We live in age, much to many people’s annoyance, in which image and appearance are both valued and scrutinised. In a society that claims to hire and fire based on your appearance, how superficial are we? The continuous flow of magazines showing provocatively dressed women, no longer reserved for top-shelf men’s ‘health’, show our society the ‘average’ woman: tall, gorgeous, non-existent hips and legs longer than humanly imaginable. All this, and men still insist we relax and just embrace our natural figure?

The 21st century celebrity world is packed full of A-listers whose job it is to ensure they remain youthful and thin. Everyday glossy magazines across the country bombard us with weight-loss secrets and tips on getting the perfect flat stomach, so is it really any surprise that we feel just a little hard done by? Such is the state of ‘normal’ everyday life, that many people have now begun buying into this bizarre -and highly unrealistic- image of women. Women themselves are no exception to this; whilst acknowledging the extreme dedication this takes and the stupidity of it all, most of us are still guilty of at the same time secretly envying their beautiful bodies. Of course there is also the insecurity of men. Most women want to physically appeal to a man in their lives, and the success of doing this seems possible only by losing half a stone.

The perfect body?

No matter what male friends, boyfriends or husbands reassuringly tell us though, there is still the element of fear and doubt in women. And why not? Let’s not deny that most young men are mesmerised by the sight of Jessica Alba or Megan Fox. During a recent episode of Pointless with a group of 19-21 year-old men I found this to be painfully true. The question was based around FHM’s 100 sexiest women of 2012. Predictably, the group were thrown into chaos as they quickly attempted to name between them every famous woman they found attractive and why. Awkward. Names agreed on by most were Cheryl Cole, Pixie Lott, Beyoncé, Rihanna and Mila Kunis. All young, sexy and flawlessly skinny. Yet these same men talk negatively of the image conveyed by magazines to young women on a daily basis. How exactly does this work? Sorry guys, but you can’t drool over it and condemn it at the same time.

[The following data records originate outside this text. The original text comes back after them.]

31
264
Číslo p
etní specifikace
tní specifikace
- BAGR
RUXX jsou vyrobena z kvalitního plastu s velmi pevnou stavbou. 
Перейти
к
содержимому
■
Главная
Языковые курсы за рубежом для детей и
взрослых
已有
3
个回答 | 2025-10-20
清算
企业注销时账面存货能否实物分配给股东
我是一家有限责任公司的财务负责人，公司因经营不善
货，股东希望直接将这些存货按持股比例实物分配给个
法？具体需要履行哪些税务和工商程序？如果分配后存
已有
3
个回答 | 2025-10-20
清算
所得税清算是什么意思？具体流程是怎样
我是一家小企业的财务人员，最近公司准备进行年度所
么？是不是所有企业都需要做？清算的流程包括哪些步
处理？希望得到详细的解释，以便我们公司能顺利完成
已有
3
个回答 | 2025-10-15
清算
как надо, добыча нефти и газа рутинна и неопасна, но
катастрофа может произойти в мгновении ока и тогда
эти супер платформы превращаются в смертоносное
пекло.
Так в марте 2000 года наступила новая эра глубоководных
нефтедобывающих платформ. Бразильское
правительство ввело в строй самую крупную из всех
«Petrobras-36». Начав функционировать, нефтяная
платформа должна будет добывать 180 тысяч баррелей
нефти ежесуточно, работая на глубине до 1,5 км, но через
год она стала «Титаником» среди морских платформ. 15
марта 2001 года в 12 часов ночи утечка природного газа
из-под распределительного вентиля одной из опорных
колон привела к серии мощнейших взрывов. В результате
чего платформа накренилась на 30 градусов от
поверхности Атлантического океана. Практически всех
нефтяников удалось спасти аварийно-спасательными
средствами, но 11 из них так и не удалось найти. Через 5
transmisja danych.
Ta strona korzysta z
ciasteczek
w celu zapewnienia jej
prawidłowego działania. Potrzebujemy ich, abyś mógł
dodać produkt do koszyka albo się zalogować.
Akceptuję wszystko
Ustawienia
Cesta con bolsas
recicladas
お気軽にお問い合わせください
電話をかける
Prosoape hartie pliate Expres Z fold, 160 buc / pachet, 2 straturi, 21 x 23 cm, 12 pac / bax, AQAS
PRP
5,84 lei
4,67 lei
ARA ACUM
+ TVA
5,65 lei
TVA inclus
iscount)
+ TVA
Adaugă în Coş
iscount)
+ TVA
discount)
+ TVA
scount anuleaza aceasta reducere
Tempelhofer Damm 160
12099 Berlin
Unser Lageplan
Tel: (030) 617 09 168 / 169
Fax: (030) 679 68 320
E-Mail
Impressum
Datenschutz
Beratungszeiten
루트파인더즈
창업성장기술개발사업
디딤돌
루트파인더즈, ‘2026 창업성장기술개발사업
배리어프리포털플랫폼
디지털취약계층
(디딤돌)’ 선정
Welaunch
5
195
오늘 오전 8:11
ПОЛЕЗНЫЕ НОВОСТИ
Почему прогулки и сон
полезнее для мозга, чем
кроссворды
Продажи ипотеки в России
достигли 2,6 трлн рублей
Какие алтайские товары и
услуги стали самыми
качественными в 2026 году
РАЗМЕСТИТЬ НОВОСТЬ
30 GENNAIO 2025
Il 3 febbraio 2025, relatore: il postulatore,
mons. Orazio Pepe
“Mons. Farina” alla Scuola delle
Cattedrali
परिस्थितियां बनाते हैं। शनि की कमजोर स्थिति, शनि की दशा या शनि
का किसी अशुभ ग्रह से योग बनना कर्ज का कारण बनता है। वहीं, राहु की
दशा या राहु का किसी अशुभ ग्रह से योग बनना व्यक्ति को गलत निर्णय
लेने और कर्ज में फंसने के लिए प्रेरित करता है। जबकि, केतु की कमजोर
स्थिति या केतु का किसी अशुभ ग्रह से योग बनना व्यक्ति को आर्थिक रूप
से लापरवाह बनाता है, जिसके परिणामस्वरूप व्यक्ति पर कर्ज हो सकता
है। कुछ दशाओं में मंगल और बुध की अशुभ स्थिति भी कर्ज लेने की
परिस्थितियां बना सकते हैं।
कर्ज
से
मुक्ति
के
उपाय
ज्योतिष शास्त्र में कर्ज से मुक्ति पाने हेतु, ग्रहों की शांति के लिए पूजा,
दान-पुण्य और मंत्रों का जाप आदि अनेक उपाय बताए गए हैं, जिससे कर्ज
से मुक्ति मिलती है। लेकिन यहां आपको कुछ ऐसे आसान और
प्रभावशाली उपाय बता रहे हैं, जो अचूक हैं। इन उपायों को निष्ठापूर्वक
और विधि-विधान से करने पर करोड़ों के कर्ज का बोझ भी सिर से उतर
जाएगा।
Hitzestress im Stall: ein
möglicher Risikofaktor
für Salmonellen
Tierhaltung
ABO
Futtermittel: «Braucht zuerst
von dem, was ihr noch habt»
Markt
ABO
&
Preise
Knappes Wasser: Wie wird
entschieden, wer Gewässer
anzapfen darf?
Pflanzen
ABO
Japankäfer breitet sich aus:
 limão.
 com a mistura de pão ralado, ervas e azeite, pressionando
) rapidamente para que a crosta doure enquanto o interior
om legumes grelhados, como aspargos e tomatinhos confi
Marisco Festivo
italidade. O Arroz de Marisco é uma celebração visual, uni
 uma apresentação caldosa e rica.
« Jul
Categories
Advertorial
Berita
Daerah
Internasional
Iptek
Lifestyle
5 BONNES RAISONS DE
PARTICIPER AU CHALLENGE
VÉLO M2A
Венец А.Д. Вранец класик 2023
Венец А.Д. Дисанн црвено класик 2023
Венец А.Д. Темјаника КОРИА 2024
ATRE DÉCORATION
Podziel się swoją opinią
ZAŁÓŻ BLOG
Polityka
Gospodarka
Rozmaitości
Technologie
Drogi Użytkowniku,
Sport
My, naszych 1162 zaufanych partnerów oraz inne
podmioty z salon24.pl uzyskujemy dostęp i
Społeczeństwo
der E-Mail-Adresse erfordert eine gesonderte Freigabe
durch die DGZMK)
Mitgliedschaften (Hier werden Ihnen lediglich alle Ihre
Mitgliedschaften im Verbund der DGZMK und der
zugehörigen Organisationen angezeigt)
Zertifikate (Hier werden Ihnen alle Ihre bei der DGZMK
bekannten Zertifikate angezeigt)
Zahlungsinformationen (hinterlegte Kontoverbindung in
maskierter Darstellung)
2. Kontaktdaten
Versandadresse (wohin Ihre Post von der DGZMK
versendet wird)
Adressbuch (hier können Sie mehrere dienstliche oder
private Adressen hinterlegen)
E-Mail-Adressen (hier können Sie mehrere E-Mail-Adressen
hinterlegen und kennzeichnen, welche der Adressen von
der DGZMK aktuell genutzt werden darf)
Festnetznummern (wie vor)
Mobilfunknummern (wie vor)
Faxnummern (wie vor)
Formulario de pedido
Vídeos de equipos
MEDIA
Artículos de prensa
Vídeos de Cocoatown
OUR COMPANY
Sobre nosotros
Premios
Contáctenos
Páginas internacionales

So it’s not just the distant land of celebrity that yearns after this unattainable perfection. Because as much as men complain about women who can’t enjoy themselves properly when out for dinner, or who obsess over calories constantly and compare themselves to other women around them; really what they want is the end product without all the behind-the-scenes gross stuff. Men want to be able to look at pictures of sexy women in magazines and enjoy it for what it is, not have to think about how long she spends at the gym or how boring her daily diet must be. Unfortunately ladies, this is the harsh reality for most of us.

It’s not just men that are the problem though. Many people –including women- are quick to point the finger at men who find these skinny women attractive, however they’re not the only ones. It’s us, the women that cause the damage here too. Because men will think and fancy whoever/whatever they want regardless of our opinion, but it’s our constant efforts to try and fit in with their desires that have turned this from an innocent fantasy of an attractive celebrity into a realistic desire that seems suddenly attainable.

So maybe we do all need to relax and learn to feel comfortable with ourselves, leave the gym to the celebrities, and curl up with a family-sized mince pie.